A Howard alumnae Phylicia Rashad and Debbie Allen

When Taraji Henson was nominated for an Academy Award this year for best supporting actress, the celebration rippled beyond Hollywood and into the halls of two historically Black universities.

Henson attended North Carolina A&T State University and graduated from Howard University as a theater major in 1995. Henson, who was nominated for the Oscar for her role in “The Curious Case of Benjamin Button” but did not win, is one of dozens of female graduates from HBCUs whose names are illuminating marquees all over the country. In films, on TV, on Broadway and in community theaters, these grads are not only demonstrating their own talent, but they are promoting the performing arts programs of their respective institutions.

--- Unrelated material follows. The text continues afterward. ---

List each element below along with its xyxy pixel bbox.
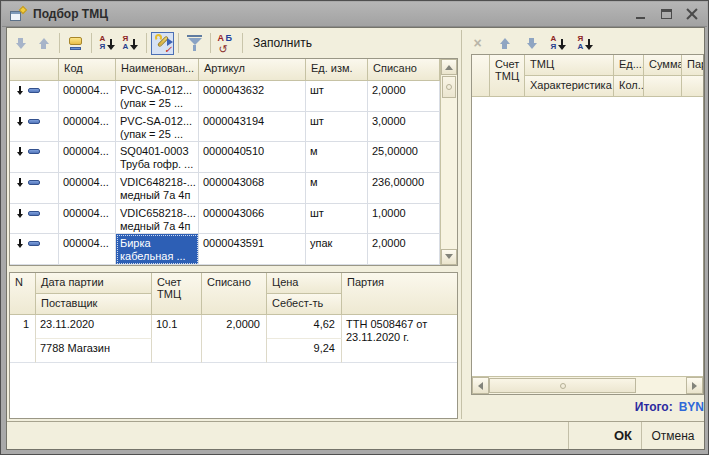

“I’ve never seen anybody who could occupy their space the way Taraji could. You knew this girl was going somewhere,” says Mark Jolin, a professor of acting in Howard’s School of Fine Arts.

Success on stage and screen is not new for Howard grads. Among the best known are sisters Debbie Allen and Phylicia Rashad. Rashad won a Tony for Best Leading Actress in a Play for “A Raisin in the Sun” in 2004, and the multitalented Allen won two Emmys for the hit TV show “Fame.”

At Florida A&M University, director of theatre Dr. Valencia Matthews shared in the excitement when former student Anika Noni Rose won a Tony Award for her 2004 performance in “Caroline, or Change.” Rose has since jetted to stardom, co-starring in the movie “Dreamgirls,” and she is currently in HBO’s “The No. 1 Ladies’ Detective Agency.”

Actress Taraji Henson, who was nominated for an Oscar for her role in “The Curious Case of Benjamin Button”

Matthews visited with Rose after seeing her on Broadway in “Cat on a Hot Tin Roof” last year with Terrence Howard and Phylicia Rashad. “It was very inspiring talking with her,” Matthews says. “Anika worked very hard to get where she is. It’s almost as if she charted her course and didn’t shy away from it.” Like Jolin, Matthews was sure she had a future star in her classroom. “You just knew she was going to be successful.”

HBCUs have a long history of turning out legendary actresses dating back to 1942 when Esther Rolle, the matriarch in the 1970s TV sitcom “Good Times,” graduated from Spelman College. Others include Oprah Winfrey from Tennessee State University; Wanda Sykes from Hampton University; Lynn Whitfield from Howard; Bonita J. Hamilton, who stars in “The Lion King,” and Tangi Miller of the TV series “Felicity,” both from Alabama State University; and Zonya Love Johnson and NaTasha Williams, both from N.C. A&T and both starring in “The Color Purple” on Broadway.

“I’m so proud of my students,” says professor Frankie Day of N.C. A&T. “I tell them all the time that their success is my success.”

Day and Matthews are both late 1970s graduates of another HBCU, South Carolina State University, which they say instilled in them the fundamentals of discipline and hard work — at a time when many Black actors in Hollywood and on Broadway were limited to stereotypical roles, if they were cast at all.

Anika Noni Rose, from a scene in HBO’s “The No. 1 Ladies’ Detective Agency.”

The professors believe there are far more opportunities for Black women today in film and stage roles. Jolin says more Black women are being selected for roles that are not necessarily written for African- Americans.

Matthews agrees, saying she doesn’t see more roles, just different ones. “We’re getting to the point where race doesn’t matter as much as it did before.”